The mechanical efficiency of the current continuously variable transmission (CVT) suffers from high pump loss induced by a high-pressure system. A novel wedge mechanism is designed into the CVT clamp actuation system to generate the majority of clamp force mechanically. Therefore, the hydraulic system can operate at a low-pressure level most of the time, and the pump loss is greatly reduced to improve the CVT’s mechanical efficiency. Through dynamic analysis and design optimization, 90% of clamp force is contributed by the wedge mechanism and the rest of the 10% is generated by a conventional hydraulic system. The optimal design is validated through dynamic modeling using Siemens Virtual.Lab software by simulating the wedge clamp force generation, ratio change dynamics, and system response under tip-in conditions.
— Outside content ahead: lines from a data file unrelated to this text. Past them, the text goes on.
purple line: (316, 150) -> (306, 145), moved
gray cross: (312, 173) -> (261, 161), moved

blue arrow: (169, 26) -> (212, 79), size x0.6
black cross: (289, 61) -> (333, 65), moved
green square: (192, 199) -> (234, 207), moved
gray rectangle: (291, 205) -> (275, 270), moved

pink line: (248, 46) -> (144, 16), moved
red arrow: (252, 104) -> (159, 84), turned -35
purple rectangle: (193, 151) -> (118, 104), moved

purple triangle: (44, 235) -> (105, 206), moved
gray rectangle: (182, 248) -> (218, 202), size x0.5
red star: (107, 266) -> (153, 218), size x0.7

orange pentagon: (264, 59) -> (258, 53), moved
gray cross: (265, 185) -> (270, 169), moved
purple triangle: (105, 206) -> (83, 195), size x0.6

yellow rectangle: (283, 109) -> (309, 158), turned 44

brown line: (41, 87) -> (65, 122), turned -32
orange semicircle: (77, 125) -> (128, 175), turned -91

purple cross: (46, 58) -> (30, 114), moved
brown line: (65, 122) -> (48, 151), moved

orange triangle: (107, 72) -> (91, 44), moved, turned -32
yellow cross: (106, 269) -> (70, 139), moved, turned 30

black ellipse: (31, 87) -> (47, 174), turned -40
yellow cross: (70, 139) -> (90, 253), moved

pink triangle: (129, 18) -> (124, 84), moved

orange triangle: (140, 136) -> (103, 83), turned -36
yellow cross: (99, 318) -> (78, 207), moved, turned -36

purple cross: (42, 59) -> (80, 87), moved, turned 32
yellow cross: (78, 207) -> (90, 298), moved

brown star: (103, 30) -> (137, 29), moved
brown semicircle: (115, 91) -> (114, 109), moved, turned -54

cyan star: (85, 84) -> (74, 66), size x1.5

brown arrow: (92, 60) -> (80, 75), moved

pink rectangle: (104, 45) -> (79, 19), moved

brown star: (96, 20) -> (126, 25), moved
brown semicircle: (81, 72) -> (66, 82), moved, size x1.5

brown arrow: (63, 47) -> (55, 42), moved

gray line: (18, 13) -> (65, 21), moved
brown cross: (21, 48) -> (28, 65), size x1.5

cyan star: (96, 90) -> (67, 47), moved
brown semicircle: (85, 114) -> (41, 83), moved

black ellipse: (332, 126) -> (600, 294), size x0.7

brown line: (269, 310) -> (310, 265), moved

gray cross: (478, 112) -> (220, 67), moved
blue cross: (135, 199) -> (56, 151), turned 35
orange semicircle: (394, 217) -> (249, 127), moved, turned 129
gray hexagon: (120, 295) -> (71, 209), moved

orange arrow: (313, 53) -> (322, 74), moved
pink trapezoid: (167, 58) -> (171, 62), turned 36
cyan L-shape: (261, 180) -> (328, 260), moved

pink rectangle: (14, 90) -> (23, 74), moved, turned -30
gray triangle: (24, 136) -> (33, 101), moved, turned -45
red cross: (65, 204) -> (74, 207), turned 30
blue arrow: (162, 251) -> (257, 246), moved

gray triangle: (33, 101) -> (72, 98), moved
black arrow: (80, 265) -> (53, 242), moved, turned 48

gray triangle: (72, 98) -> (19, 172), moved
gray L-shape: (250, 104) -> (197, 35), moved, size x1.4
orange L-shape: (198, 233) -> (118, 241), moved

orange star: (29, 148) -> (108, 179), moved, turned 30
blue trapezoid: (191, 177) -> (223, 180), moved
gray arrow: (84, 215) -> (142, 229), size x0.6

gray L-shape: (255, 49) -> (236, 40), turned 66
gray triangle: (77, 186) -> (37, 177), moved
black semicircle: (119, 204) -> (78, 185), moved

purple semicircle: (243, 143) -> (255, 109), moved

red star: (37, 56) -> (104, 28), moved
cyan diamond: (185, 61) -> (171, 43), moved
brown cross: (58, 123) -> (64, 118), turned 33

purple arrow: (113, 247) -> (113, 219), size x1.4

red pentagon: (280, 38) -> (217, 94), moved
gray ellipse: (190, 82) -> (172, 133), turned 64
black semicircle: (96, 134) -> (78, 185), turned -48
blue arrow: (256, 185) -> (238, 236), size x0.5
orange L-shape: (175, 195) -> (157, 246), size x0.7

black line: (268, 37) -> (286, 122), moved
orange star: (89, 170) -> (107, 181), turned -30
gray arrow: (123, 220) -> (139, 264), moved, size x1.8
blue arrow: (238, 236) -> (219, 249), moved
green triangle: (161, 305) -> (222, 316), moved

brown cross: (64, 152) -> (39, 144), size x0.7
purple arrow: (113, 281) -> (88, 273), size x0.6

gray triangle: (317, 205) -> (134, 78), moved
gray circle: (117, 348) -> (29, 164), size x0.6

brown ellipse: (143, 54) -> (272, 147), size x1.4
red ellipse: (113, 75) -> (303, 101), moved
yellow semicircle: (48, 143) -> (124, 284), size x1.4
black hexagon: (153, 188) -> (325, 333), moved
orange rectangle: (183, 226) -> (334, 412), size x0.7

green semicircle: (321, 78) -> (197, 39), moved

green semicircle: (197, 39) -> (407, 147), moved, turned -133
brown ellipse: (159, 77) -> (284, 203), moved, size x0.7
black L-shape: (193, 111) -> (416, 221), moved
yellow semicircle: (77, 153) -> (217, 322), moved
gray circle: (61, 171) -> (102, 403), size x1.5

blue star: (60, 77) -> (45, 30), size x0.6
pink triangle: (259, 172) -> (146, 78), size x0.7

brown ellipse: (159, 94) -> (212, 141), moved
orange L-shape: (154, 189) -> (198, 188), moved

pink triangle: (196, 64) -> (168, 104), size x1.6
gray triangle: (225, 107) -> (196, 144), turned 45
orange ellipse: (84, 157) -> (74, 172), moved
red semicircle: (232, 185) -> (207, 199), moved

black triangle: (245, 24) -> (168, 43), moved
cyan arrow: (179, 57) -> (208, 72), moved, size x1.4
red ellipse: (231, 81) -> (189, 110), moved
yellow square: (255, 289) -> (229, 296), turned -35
After that, we built prototype components that target 70% of the clamp force contributed by the wedge mechanism and tested them on a transmission dynamometer. The testing results validated the design with reduced hydraulic pressure, the continuous variable unit (CVU) has above 96% peak efficiency and good ratio change capability. It maintains a stable ratio under different vehicle dynamics conditions, such as engine fire torque pulse, pothole, and engine braking. Fuel economy (FE) evaluation is performed under two scenarios with the Federal Test Procedure (FTP) driving cycle. Assuming 70% of pump loss reduction, the composite FE can be improved by 3.4%. More aggressively, assuming 90% of pump loss reduction, the FE improvement can be 4.4%. However, the major challenge of this concept for automotive application is the reverse gear function because the wedge mechanism can only work unidirectionally. A further consideration is needed such as moving the planetary gearset downstream of the CVU so that the wedge does not need to work bidirectionally.